Por volta das onze e meia de segunda-feira, quando as luzes se apagaram, estava no ginásio que frequento.
Tendo terminado um treino de bicicleta, passei a um Pilates mais personalizado (penalizado que estou pela opção dos dirigentes da coisa de fornecerem uma versão rotineira de Pilates tipo "ginástica sénior" durante toda a semana). O apagão não me surpreendeu logo (já estou habituado, desde que vim para esta região, aos apagões da EDP/e-Redes), mas comecei a ficar inquieto ao perceber a sua dimensão: não era só esta região, era o país todo, era também Espanha...
A internet, no telemóvel, começou a ficar com interrupções, ao contrário das ligações telefónicas. Terminado o treino e verificada a impossibilidade de tomar banho, mesmo de água fria, e sem outras informações, decidi pôr de lado o que queria fazer e regressar a casa.

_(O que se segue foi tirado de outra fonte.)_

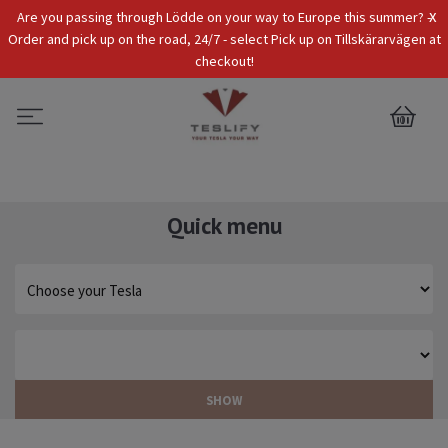
x
Are you passing through Lödde on your way to Europe this summer? -
Tax Incl.
EUR
Order and pick up on the road, 24/7 - select Pick up on Tillskärarvägen at
checkout!
0
Quick menu
SHOW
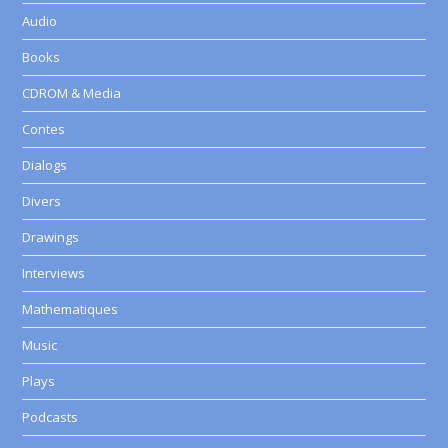
Audio
Books
CDROM & Media
Contes
Dialogs
Divers
Drawings
Interviews
Mathematiques
Music
Plays
Podcasts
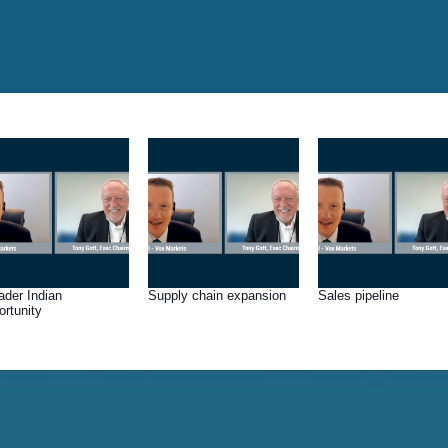
ader Indian
Supply chain expansion
Sales pipeline
ortunity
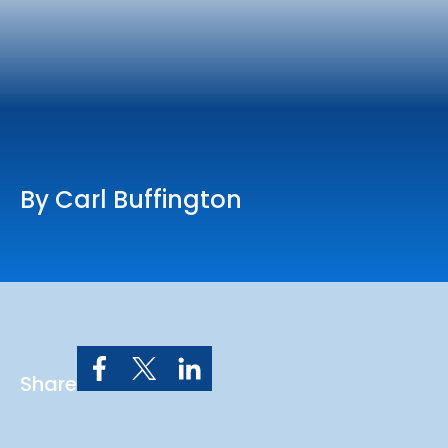
Online Services
Church: 407-699-0202
Preschool: 407-699-0040
By Carl Buffington
Share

Pelo caminho, e depois já em casa (onde me resignei a um banho frio), consegui perceber pela rádio, nos carros, o que estava a acontecer. Mas, como toda a gente, não consegui perceber o motivo do gigantesco apagão.
Por entre as quebras, cada vez mais acentuadas, do serviço de internet, consegui aceder episodicamente a alguns sites da imprensa oficial. O Facebook ia funcionando, mas pouco mais dizia. Pelo rádio de um dos carros, que ficou no lado de dentro do portão, fui apanhando fragmentos de informação. E em todas estas fontes fui encontrando explicações... que não explicavam nada: um incêndio em instalações eléctricas espanholas, um "fenómeno extremo" meteorológico, ciberterrorismo (russo, claro), uma experiência concebida para mudar o comportamento social dos cidadãos. E criaturas, com postos e galões diversos, a acumularem maus presságios e perspectivas catastrofistas.
Sob a ameaça de passarmos a noite à escuras e já condenado à luz das velas, fui fazer o jantar no forno a lenha, apesar de ter fogão a gás, e jantámos no exterior, beneficiando até da temperatura mais amena do dia.
Por volta das 20h30 avistei uma luz fixa no conjunto urbano de Caldas da Rainha (que é visível de casa). Não quis acreditar que fosse uma luz eléctrica. Mas depois, pela janela da cozinha, a luz regressou. A normalidade foi depois restabelecida.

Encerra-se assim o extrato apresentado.